Mirae Economist Warns of Declining Purchasing Power Despite Indonesia's Economic Growth

Jakarta. Despite Indonesia's robust economic growth, Chief Economist at Mirae Asset Sekuritas, Rully Arya Wisnubroto, cautioned the government about the declining trend in consumer purchasing power in the last two quarters.
"Consumer purchasing power has seen a slight decrease, with household consumption growth staying below 5 percent year on year for two consecutive quarters," Rully Arya Wisnubroto told Beritasatu.com on Tuesday.
Household consumption was the main contributor to gross domestic product (GDP) with a growth of 4.91 percent in the first quarter of 2024, compared to the same period last year, contributing to 54.93 percent of GDP.
Indonesia's economic growth in the first quarter of 2024 reached 5.11 percent year on year (yoy), slightly below the Finance Ministry's projection of around 5.17 percent.

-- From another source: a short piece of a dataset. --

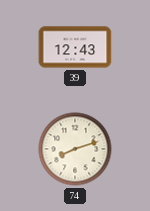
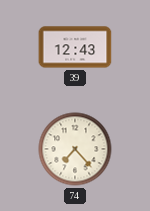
74: 8:12 -> 7:23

Rully attributed the decline in purchasing power to several factors, including high interest rates, volatile food prices, and imported inflation during periods of rupiah depreciation.

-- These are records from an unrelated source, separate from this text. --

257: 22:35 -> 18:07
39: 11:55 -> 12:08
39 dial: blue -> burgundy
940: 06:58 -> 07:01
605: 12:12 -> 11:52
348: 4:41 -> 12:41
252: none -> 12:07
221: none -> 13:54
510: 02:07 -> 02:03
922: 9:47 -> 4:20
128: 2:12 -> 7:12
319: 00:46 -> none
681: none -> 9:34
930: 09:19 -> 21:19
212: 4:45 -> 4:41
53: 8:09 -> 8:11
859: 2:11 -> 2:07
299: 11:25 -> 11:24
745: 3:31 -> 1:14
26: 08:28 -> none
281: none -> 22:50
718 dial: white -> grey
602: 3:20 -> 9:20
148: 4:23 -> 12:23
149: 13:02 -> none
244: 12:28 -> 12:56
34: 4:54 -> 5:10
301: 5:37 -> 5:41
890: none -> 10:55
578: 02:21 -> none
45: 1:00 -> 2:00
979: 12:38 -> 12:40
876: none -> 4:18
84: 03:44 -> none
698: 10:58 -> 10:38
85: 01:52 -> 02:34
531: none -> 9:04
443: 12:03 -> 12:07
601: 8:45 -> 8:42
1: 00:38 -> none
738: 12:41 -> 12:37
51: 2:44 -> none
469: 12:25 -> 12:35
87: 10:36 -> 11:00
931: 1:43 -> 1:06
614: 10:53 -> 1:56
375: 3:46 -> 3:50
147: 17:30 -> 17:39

According to data from the Central Statistics Agency, inflation for April 2024 reached 0.25 percent monthly, with a year-on-year rate of 3 percent and a calendar year inflation of 1.19 percent.
He mentioned that this decline in purchasing power affected various socio-economic groups, from the lower to the upper-middle class. While the government has provided substantial social assistance to the lower-income group, the middle class has been somewhat overlooked.
"To address this, the government needs to focus on the middle class, possibly by improving infrastructure and facilities such as public transportation to support economic activity among the middle class," he suggested.
As a result of declining purchasing power and consumer demand, footwear company Sepatu Bata announced last week the closure of its factory in Purwakarta after 30 years of operation. As a result, 233 employees lost their jobs.
President Joko "Jokowi" Widodo said the closure of the factory does not reflect Indonesia's overall economic condition.
Finance Minister Sri Mulyani attributed the economic growth to strong domestic demand and prudent state budget management.
She highlighted that as Indonesia’s economy grows, the unemployment rate decreases, even reaching pre-pandemic levels. In February 2024, unemployment decreased by 9.89 percent compared to the same period last year.
Sri Mulyani also pointed out the global risks Indonesia faces, such as uncertain policies by The Fed, geopolitical tensions, and disruptions in the global supply chain.
In response, the government will closely monitor potential impacts from global dynamics. Utilizing the state budget as a shock absorber, Indonesia aims to maintain people’s purchasing power and sustain economic growth momentum.